Dass die Stasi auch die rechtsextreme Szene in der Bundesrepublik im Auge hatte, ist seit Langem klar - neu ist das Ausmaß. Insgesamt 42 Neonazis aus dem Westen arbeiteten als Informanten für die Stasi - so schreibt es die "Berliner Zeitung" heute. Weitere 30 waren als IM-Vorläufer registriert, sprich, die Staatssicherheit der DDR bereitete ihre Anwerbung als Spitzel vor. Zuständig dafür war die Hauptabteilung 22, Terrorabwehr. Der Historiker Tobias Wunschik aus der Forschungsabteilung der Stasi-Unterlagenbehörde hat sich mit dieser Abteilung beschäftigt. Die Zahlen der "Berliner Zeitung" kann er allerdings nicht bestätigen.

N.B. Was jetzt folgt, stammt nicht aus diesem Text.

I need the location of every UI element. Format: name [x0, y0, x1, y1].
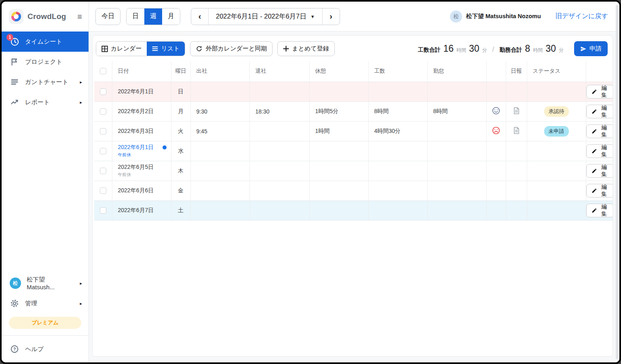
today-button[interactable]: 今日 — [95, 8, 120, 25]
hamburger-menu-icon[interactable]: ≡ — [77, 12, 82, 21]
list-view-button[interactable]: リスト — [147, 42, 185, 56]
timesheet-table-body: 2022年6月1日 日 編集 — [94, 82, 613, 220]
crowdlog-app: CrowdLog ≡ 1 タイムシート プロジェクト — [2, 2, 619, 362]
submit-button[interactable]: 申請 — [574, 41, 608, 56]
gear-icon — [10, 299, 19, 308]
edit-button-label: 編集 — [600, 144, 609, 158]
crowdlog-logo[interactable] — [9, 9, 23, 24]
row-date-text[interactable]: 2022年6月2日 — [118, 108, 154, 114]
vertical-scrollbar[interactable] — [616, 5, 618, 359]
topbar-user-avatar: 松 — [450, 11, 462, 23]
row-clock-out — [249, 181, 309, 200]
edit-button[interactable]: 編集 — [586, 124, 613, 138]
row-date-cell: 2022年6月1日 — [112, 82, 171, 101]
calendar-view-button[interactable]: カレンダー — [96, 42, 147, 56]
row-checkbox[interactable] — [100, 128, 106, 135]
sidebar-item-help[interactable]: ? ヘルプ — [2, 337, 89, 361]
row-clock-in — [190, 82, 249, 101]
edit-button[interactable]: 編集 — [586, 184, 613, 198]
totals-separator: / — [492, 45, 494, 54]
row-checkbox[interactable] — [100, 88, 106, 95]
table-row: 2022年6月6日 金 編集 — [94, 181, 613, 200]
row-date-text[interactable]: 2022年6月1日 — [118, 88, 154, 95]
legacy-design-link[interactable]: 旧デザインに戻す — [556, 12, 608, 21]
pencil-icon — [591, 109, 597, 114]
gantt-chart-icon — [10, 77, 19, 87]
report-document-icon[interactable] — [513, 127, 520, 134]
chevron-down-icon: ▼ — [310, 14, 315, 19]
edit-button[interactable]: 編集 — [586, 105, 613, 118]
header-mood — [486, 61, 506, 82]
edit-button[interactable]: 編集 — [586, 204, 613, 217]
edit-button[interactable]: 編集 — [586, 85, 613, 99]
report-document-icon[interactable] — [513, 107, 520, 114]
row-checkbox[interactable] — [100, 108, 106, 115]
row-attendance — [427, 181, 486, 200]
row-checkbox[interactable] — [100, 207, 106, 214]
row-clock-in — [190, 161, 249, 181]
pencil-icon — [591, 128, 597, 134]
sidebar-item-label: プロジェクト — [25, 58, 62, 66]
row-date-text[interactable]: 2022年6月3日 — [118, 128, 154, 134]
row-date-cell: 2022年6月1日 午前休 — [112, 141, 171, 161]
view-mode-week[interactable]: 週 — [144, 8, 162, 25]
row-checkbox[interactable] — [100, 148, 106, 154]
view-mode-month[interactable]: 月 — [162, 8, 180, 25]
edit-button-label: 編集 — [600, 183, 609, 198]
row-date-text[interactable]: 2022年6月5日 — [118, 164, 154, 170]
row-clock-out — [249, 141, 309, 161]
header-attendance: 勤怠 — [427, 61, 486, 82]
topbar-user-name: 松下望 Matsushita Nozomu — [466, 13, 541, 20]
edit-button-label: 編集 — [600, 84, 609, 99]
row-dow: 水 — [171, 141, 190, 161]
row-work: 8時間 — [368, 101, 427, 121]
brand-name: CrowdLog — [27, 12, 66, 21]
totals-summary: 工数合計 16 時間 30 分 / 勤務合計 8 時間 30 分 — [418, 43, 564, 54]
next-period-button[interactable]: › — [323, 8, 340, 25]
trending-up-icon — [10, 97, 19, 107]
row-date-note: 午前休 — [118, 172, 171, 178]
flag-icon — [10, 57, 19, 67]
bulk-register-button[interactable]: まとめて登録 — [277, 41, 334, 56]
sidebar-item-gantt[interactable]: ガントチャート ▸ — [2, 72, 89, 92]
row-work — [368, 82, 427, 101]
row-checkbox[interactable] — [100, 168, 106, 174]
date-navigator: ‹ 2022年6月1日 - 2022年6月7日 ▼ › — [191, 8, 340, 25]
row-date-text[interactable]: 2022年6月1日 — [118, 144, 154, 150]
row-work: 4時間30分 — [368, 121, 427, 141]
prev-period-button[interactable]: ‹ — [191, 8, 208, 25]
paper-plane-icon — [580, 46, 587, 52]
edit-button[interactable]: 編集 — [586, 164, 613, 178]
row-date-text[interactable]: 2022年6月6日 — [118, 187, 154, 194]
sidebar-user-menu[interactable]: 松 松下望 Matsush... ▸ — [2, 273, 89, 293]
sidebar-item-admin[interactable]: 管理 ▸ — [2, 293, 89, 314]
select-all-checkbox[interactable] — [100, 68, 106, 74]
view-mode-day[interactable]: 日 — [127, 8, 144, 25]
calendar-list-toggle: カレンダー リスト — [96, 41, 185, 56]
header-status: ステータス — [527, 61, 586, 82]
row-attendance — [427, 200, 486, 220]
row-break — [309, 181, 368, 200]
edit-button[interactable]: 編集 — [586, 144, 613, 158]
row-checkbox[interactable] — [100, 187, 106, 194]
premium-button[interactable]: プレミアム — [9, 317, 81, 329]
row-work — [368, 161, 427, 181]
sidebar-item-report[interactable]: レポート ▸ — [2, 92, 89, 112]
sidebar-item-label: レポート — [25, 99, 50, 106]
sidebar-user-label: 松下望 Matsush... — [27, 276, 74, 290]
work-total-minutes: 30 — [469, 43, 479, 54]
row-date-text[interactable]: 2022年6月7日 — [118, 207, 154, 213]
sidebar-item-label: タイムシート — [25, 38, 62, 46]
header-report: 日報 — [506, 61, 527, 82]
table-row: 2022年6月1日 日 編集 — [94, 82, 613, 101]
mood-happy-icon — [492, 106, 501, 115]
date-range-picker[interactable]: 2022年6月1日 - 2022年6月7日 ▼ — [208, 8, 323, 25]
edit-button-label: 編集 — [600, 104, 609, 119]
row-clock-in: 9:45 — [190, 121, 249, 141]
mood-sad-icon — [492, 126, 501, 135]
header-break: 休憩 — [309, 61, 368, 82]
sidebar-item-timesheet[interactable]: 1 タイムシート — [2, 32, 89, 52]
sync-external-calendar-button[interactable]: 外部カレンダーと同期 — [190, 41, 272, 56]
pencil-icon — [591, 188, 597, 194]
sidebar-item-project[interactable]: プロジェクト — [2, 52, 89, 72]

"Die Stasi verstand es recht geschickt, auch in dieser Szene, die ja weltanschaulich weiter von ihr entfernt lag, Quellen anzuwerben. Dazu gab es klassische Methoden der Camouflage, wo man sich selber als Angehöriger einer anderen rechten Gruppe tarnte, um erst mal ins Gespräch zu kommen.

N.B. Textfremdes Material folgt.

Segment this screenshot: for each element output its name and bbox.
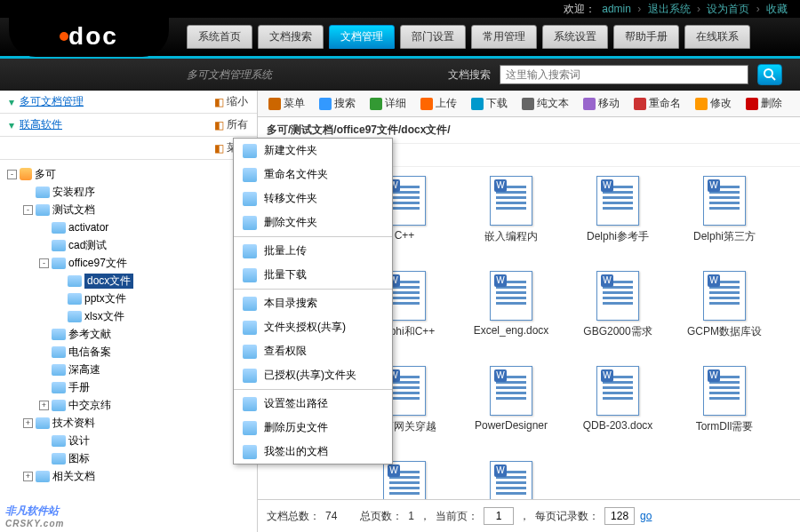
toolbar-详细[interactable]: 详细: [366, 94, 410, 113]
perpage-input[interactable]: [604, 507, 635, 525]
go-button[interactable]: go: [640, 510, 652, 522]
menu-item[interactable]: 文件夹授权(共享): [234, 315, 392, 339]
tree-node[interactable]: activator: [0, 218, 257, 236]
tree-node[interactable]: -多可: [0, 165, 257, 183]
tree-node[interactable]: pptx文件: [0, 290, 257, 307]
menu-label: 批量下载: [264, 267, 307, 282]
tree-node[interactable]: -测试文档: [0, 201, 257, 218]
sub-header: 多可文档管理系统 文档搜索: [0, 59, 800, 91]
toolbar-下载[interactable]: 下载: [468, 94, 511, 113]
menu-item[interactable]: 新建文件夹: [234, 139, 392, 163]
nav-tab-2[interactable]: 文档管理: [329, 25, 395, 49]
tree-node[interactable]: +技术资料: [0, 414, 257, 432]
file-item[interactable]: GCPM数据库设: [684, 271, 764, 339]
toolbar-修改[interactable]: 修改: [692, 94, 735, 113]
menu-item[interactable]: 已授权(共享)文件夹: [234, 363, 392, 387]
side-row-btn[interactable]: ◧缩小: [214, 94, 248, 109]
nav-tab-0[interactable]: 系统首页: [187, 25, 252, 49]
nav-tab-3[interactable]: 部门设置: [400, 25, 466, 49]
file-name: Delphi第三方: [684, 229, 764, 244]
menu-icon: [243, 397, 257, 411]
file-item[interactable]: Delphi第三方: [684, 176, 764, 244]
toggle-icon[interactable]: -: [23, 205, 33, 215]
menu-item[interactable]: 本目录搜索: [234, 291, 392, 315]
toolbar-纯文本[interactable]: 纯文本: [518, 94, 572, 113]
file-item[interactable]: QDB-203.docx: [578, 366, 658, 434]
tree-node[interactable]: 安装程序: [0, 183, 257, 201]
menu-icon: [243, 192, 257, 206]
nav-tab-6[interactable]: 帮助手册: [613, 25, 679, 49]
menu-item[interactable]: 转移文件夹: [234, 187, 392, 210]
nav-tab-5[interactable]: 系统设置: [542, 25, 608, 49]
tree-node[interactable]: 电信备案: [0, 343, 257, 361]
total-pages-value: 1: [408, 510, 414, 522]
menu-icon: [243, 321, 257, 335]
favorite-link[interactable]: 收藏: [766, 3, 788, 15]
tree-node[interactable]: 深高速: [0, 361, 257, 378]
tree-node[interactable]: docx文件: [0, 272, 257, 290]
folder-icon: [52, 240, 66, 251]
menu-item[interactable]: 删除文件夹: [234, 210, 392, 234]
user-link[interactable]: admin: [602, 3, 631, 15]
menu-item[interactable]: 设置签出路径: [234, 392, 392, 416]
file-item[interactable]: TormDll需要: [684, 366, 764, 434]
toolbar: 菜单搜索详细上传下载纯文本移动重命名修改删除: [258, 91, 800, 117]
tree-node[interactable]: 手册: [0, 378, 257, 396]
toolbar-菜单[interactable]: 菜单: [265, 94, 308, 113]
menu-item[interactable]: 批量上传: [234, 239, 392, 263]
tree-node[interactable]: +相关文档: [0, 467, 257, 485]
nav-tab-7[interactable]: 在线联系: [684, 25, 750, 49]
menu-item[interactable]: 重命名文件夹: [234, 163, 392, 187]
menu-label: 文件夹授权(共享): [264, 320, 346, 335]
toolbar-搜索[interactable]: 搜索: [316, 94, 359, 113]
menu-icon: [243, 345, 257, 359]
menu-item[interactable]: 删除历史文件: [234, 416, 392, 440]
tree-node[interactable]: 图标: [0, 449, 257, 467]
toggle-icon[interactable]: +: [23, 472, 33, 481]
file-item[interactable]: PowerDesigner: [471, 366, 551, 434]
folder-icon: [52, 453, 66, 465]
nav-tab-1[interactable]: 文档搜索: [258, 25, 324, 49]
toolbar-上传[interactable]: 上传: [417, 94, 460, 113]
toggle-icon[interactable]: +: [23, 418, 33, 428]
file-name: Delphi参考手: [578, 229, 658, 244]
current-page-input[interactable]: [484, 507, 514, 525]
toolbar-移动[interactable]: 移动: [580, 94, 623, 113]
file-item[interactable]: 嵌入编程内: [471, 176, 551, 244]
tree-node[interactable]: 参考文献: [0, 325, 257, 343]
file-item[interactable]: Delphi参考手: [578, 176, 658, 244]
toggle-icon[interactable]: -: [39, 258, 49, 268]
logo: doc: [9, 16, 169, 57]
expand-icon[interactable]: ▾: [9, 119, 14, 131]
toggle-icon[interactable]: -: [7, 170, 17, 179]
file-item[interactable]: VFW说明(中: [471, 461, 551, 499]
toggle-icon[interactable]: +: [39, 401, 49, 410]
menu-item[interactable]: 我签出的文档: [234, 440, 392, 464]
search-button[interactable]: [757, 64, 782, 85]
toolbar-icon: [370, 98, 382, 110]
nav-tab-4[interactable]: 常用管理: [471, 25, 537, 49]
tree-node[interactable]: cad测试: [0, 236, 257, 254]
expand-icon[interactable]: ▾: [9, 96, 14, 108]
tree-node[interactable]: +中交京纬: [0, 396, 257, 414]
toolbar-重命名[interactable]: 重命名: [630, 94, 684, 113]
logout-link[interactable]: 退出系统: [648, 3, 691, 15]
tree-label: 参考文献: [68, 327, 111, 342]
side-row-btn[interactable]: ◧所有: [214, 117, 248, 132]
menu-item[interactable]: 查看权限: [234, 339, 392, 363]
side-row-label[interactable]: 联高软件: [20, 117, 209, 132]
file-item[interactable]: GBG2000需求: [578, 271, 658, 339]
menu-item[interactable]: 批量下载: [234, 263, 392, 287]
folder-icon: [36, 471, 50, 482]
file-item[interactable]: Excel_eng.docx: [471, 271, 551, 339]
tree-node[interactable]: 设计: [0, 432, 257, 449]
tree-node[interactable]: -office97文件: [0, 254, 257, 272]
toolbar-删除[interactable]: 删除: [742, 94, 786, 113]
tree-label: 安装程序: [52, 185, 95, 200]
side-row-label[interactable]: 多可文档管理: [20, 94, 209, 109]
homepage-link[interactable]: 设为首页: [707, 3, 749, 15]
tree-node[interactable]: xlsx文件: [0, 307, 257, 325]
search-input[interactable]: [500, 65, 748, 84]
folder-icon: [52, 346, 66, 358]
file-item[interactable]: Torm树目组织: [364, 461, 444, 499]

Das Augenmerk des Ministeriums für Staatssicherheit MfS lag zum einen auf möglicherweise geplanten rechtsextremistischen Anschlägen auf die innerdeutsche Grenze. Außerdem machte sich die Stasi Sorgen über zunehmende Kontakte von westdeutschen Rechtsextremen in die DDR.

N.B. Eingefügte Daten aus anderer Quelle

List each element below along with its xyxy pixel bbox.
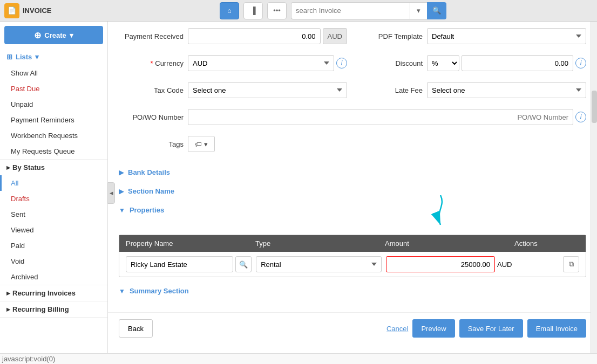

"Und so befürchtete die Stasi eben auch, dass die Rechtsextremen in der Bundesrepublik mit der beginnenden, wachsenden rechtsextremen Szene in der DDR in Verbindung treten, einander beeinflussen, bestärken, unterstützen könnte und auf diese Weise eben auch Rechtsextremismus in die DDR einsickern könnte."
Historiker: Vermutlich sind keine großen Summen geflossen
Hat die DDR ihren ideologischen Gegner, die Neonazi-Szene in der Bundesrepublik, gestärkt, in dem sie nicht unbeträchtliche finanzielle Mittel an die Stasi-Spitzel zahlte? Diese Frage kann nicht endgültig beantwortet werden, der Historiker Tobias Wunschik geht allerdings davon aus, dass keine großen Summen an die Neonazis im Westen gezahlt worden sind.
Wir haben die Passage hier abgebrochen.